7. The CT scanner as recited in claim 1 wherein the first arm rotates approximately 180° between the CT scanning position and the collapsed position.

8. The CT scanner as recited in claim 7 including a stop that prevents the first arm from rotating more than 180°.

9. The CT scanner as recited in claim 1 including a lock that secures the first arm in one of the CT scanning position and the collapsed position.

10. The CT scanner as recited in claim 1 wherein gravity retains the first arm in the collapsed position.

11. A method of rotating a portion of a CT scanner, the method comprising the steps of:

providing a gantry including a first arm and a second arm, wherein an x-ray source that emits x-rays is housed in one of the first arm and the second arm and an x-ray detector is housed in the other of the first arm and the second arm; and

rotating the first arm relative to the second arm about an axis between a CT scanning position and a collapsed position.

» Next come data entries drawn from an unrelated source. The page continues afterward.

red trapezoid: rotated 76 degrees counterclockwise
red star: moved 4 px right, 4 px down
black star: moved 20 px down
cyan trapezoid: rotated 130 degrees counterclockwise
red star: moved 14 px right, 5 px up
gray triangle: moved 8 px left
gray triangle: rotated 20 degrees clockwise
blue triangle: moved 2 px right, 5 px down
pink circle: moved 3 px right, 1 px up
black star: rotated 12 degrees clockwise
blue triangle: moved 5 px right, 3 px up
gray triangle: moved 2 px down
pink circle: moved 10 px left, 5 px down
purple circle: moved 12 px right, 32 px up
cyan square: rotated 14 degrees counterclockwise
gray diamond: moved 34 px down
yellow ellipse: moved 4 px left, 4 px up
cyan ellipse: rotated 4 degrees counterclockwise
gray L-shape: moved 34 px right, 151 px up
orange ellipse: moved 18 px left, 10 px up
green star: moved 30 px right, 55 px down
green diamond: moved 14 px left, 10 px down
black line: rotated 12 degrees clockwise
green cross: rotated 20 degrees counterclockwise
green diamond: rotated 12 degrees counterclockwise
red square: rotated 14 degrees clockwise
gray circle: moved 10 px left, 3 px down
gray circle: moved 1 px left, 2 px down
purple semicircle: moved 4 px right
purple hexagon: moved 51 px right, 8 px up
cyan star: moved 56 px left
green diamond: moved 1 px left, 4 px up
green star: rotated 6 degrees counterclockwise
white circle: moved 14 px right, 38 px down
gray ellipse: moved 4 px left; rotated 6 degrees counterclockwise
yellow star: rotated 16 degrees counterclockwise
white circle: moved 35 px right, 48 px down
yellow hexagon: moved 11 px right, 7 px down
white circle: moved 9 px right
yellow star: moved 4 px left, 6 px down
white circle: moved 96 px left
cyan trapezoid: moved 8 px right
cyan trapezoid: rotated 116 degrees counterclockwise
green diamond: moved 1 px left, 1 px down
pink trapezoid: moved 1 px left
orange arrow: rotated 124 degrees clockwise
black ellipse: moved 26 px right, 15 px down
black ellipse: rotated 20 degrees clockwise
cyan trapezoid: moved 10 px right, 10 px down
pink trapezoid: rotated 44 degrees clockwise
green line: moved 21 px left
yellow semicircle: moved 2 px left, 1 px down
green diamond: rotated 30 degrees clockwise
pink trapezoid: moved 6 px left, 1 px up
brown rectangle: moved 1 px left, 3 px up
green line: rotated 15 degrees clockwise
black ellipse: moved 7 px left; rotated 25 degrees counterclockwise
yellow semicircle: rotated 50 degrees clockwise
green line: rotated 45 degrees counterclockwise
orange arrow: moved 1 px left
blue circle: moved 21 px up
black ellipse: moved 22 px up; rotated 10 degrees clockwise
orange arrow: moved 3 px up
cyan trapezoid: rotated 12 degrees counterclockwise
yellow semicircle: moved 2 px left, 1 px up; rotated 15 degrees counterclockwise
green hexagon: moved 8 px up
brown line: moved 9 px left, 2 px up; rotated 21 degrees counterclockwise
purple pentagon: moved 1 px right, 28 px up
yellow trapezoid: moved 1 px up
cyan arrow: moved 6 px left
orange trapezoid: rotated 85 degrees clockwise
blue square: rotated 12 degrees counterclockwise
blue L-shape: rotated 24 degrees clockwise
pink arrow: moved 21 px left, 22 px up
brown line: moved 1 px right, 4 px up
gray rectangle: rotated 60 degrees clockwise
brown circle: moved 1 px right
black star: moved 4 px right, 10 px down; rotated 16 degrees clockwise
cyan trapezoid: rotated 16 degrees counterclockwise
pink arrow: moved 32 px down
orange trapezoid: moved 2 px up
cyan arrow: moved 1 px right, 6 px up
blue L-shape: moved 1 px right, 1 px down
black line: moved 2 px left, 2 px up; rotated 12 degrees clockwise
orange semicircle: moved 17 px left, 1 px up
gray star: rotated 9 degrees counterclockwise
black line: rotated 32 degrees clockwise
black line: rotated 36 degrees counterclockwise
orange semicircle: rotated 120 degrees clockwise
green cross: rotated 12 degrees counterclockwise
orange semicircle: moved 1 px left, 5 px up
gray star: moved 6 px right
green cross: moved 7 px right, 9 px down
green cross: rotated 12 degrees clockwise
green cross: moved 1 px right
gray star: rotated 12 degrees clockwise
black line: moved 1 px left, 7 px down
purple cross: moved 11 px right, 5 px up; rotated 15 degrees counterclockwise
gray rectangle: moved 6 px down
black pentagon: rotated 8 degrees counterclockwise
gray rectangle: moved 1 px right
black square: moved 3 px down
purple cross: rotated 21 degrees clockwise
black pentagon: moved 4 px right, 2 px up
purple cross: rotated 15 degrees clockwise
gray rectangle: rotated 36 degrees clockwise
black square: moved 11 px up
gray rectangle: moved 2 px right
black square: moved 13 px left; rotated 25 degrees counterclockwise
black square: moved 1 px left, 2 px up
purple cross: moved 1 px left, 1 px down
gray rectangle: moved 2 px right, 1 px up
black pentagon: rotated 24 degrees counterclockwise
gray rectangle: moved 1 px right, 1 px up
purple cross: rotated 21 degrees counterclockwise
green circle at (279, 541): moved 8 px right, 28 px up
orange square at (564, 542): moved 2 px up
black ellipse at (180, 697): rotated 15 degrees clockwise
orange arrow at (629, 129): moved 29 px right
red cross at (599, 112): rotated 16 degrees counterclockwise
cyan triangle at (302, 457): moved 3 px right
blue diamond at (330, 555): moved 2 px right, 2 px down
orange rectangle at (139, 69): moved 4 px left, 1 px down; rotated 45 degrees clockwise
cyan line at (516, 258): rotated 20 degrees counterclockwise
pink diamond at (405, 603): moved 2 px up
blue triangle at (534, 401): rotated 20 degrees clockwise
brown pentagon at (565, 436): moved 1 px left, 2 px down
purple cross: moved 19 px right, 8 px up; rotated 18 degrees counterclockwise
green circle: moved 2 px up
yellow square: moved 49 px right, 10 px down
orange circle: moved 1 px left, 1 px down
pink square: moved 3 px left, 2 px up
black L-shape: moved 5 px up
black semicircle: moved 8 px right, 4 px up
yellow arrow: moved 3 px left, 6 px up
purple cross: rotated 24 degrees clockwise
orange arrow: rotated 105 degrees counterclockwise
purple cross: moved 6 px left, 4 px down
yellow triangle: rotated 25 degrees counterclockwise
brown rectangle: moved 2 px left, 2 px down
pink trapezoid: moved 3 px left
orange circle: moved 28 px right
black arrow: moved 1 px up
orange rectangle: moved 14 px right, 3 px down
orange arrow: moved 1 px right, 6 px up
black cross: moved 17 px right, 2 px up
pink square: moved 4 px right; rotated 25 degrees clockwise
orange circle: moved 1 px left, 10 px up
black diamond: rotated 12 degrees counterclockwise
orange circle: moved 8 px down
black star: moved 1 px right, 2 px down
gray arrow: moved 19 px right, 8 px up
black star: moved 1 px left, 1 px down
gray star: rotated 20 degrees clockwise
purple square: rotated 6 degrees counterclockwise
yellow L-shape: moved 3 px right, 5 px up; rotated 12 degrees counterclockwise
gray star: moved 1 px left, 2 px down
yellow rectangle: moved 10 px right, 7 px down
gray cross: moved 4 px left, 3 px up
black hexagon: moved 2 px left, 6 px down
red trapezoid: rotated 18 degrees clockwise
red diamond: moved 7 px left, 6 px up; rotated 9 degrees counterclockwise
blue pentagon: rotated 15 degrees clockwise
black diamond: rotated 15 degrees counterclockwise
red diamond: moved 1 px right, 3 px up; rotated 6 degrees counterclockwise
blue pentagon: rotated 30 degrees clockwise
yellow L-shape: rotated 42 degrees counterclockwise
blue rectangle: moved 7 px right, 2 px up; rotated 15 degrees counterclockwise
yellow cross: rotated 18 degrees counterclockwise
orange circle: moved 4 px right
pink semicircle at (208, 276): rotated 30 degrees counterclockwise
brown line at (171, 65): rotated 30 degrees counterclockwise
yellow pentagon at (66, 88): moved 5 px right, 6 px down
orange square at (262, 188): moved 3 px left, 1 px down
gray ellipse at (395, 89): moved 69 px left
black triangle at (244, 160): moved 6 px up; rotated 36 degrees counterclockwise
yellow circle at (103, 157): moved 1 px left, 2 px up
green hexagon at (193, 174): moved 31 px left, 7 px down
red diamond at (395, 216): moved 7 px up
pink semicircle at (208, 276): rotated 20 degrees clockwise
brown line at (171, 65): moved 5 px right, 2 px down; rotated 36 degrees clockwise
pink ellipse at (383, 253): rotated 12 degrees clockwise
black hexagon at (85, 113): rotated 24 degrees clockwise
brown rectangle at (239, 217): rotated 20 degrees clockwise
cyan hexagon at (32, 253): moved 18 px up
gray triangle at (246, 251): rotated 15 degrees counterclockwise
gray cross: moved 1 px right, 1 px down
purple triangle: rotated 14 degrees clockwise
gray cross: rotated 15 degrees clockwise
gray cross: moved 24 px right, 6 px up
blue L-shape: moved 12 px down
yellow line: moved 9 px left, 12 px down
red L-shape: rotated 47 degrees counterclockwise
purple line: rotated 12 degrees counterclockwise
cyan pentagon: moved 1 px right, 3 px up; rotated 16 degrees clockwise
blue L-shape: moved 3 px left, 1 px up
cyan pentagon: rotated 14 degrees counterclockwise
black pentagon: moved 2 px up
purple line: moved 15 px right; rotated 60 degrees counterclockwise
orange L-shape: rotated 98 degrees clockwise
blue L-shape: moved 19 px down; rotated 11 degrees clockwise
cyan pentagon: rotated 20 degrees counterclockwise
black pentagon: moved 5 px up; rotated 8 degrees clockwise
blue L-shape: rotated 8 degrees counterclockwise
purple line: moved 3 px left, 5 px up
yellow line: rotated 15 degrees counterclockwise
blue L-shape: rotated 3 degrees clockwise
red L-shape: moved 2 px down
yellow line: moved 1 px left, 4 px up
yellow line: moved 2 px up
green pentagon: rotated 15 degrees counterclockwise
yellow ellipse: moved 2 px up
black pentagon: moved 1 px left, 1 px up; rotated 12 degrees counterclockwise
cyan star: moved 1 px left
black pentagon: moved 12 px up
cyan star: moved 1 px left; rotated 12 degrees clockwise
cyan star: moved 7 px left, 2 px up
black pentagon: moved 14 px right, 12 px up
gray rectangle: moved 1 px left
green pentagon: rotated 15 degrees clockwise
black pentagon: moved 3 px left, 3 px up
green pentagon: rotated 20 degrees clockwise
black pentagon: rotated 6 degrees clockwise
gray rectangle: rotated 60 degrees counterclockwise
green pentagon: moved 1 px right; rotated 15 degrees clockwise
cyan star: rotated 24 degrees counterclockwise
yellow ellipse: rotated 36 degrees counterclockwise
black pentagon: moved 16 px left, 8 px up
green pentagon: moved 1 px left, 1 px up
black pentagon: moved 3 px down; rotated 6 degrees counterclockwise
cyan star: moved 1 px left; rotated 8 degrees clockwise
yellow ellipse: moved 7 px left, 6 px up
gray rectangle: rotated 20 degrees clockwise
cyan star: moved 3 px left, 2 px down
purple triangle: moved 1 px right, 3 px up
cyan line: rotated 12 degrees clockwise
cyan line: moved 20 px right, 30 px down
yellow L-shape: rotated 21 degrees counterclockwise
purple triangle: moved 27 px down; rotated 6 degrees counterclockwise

12. The method as recited in claim 11 including the steps of rotating the gantry about an axis of rotation, obtaining a plurality of x-ray images of a patient as the gantry rotates about the axis of rotation, and generating a three-dimensional CT image from the plurality of x-ray images, wherein the first arm is in the CT scanning position during the step of rotating.

13. The method as recited in claim 11 wherein the axis is substantially parallel to the axis of rotation.

14. The method as recited in claim 11 wherein the axis is aligned with the axis of rotation.

15. The method as recited in claim 11 wherein an outermost surface of the first arm extends a first distance from the axis and an innermost surface of the second arm extends a second distance from the axis, wherein the second distance is greater than the first distance.

16. The method as recited in claim 11 including the step of rotating the first arm approximately 180° between the CT scanning position and the collapsed position.

17. The method as recited in claim 16 including the step of preventing the first arm from rotating more than 180°.

18. The method as recited in claim 11 including the step of locking the first arm relative to the second arm in one of the CT scanning position and the collapsed position

19. The method as recited in claim 11 including the step of retaining the first arm in the collapsed position with gravity.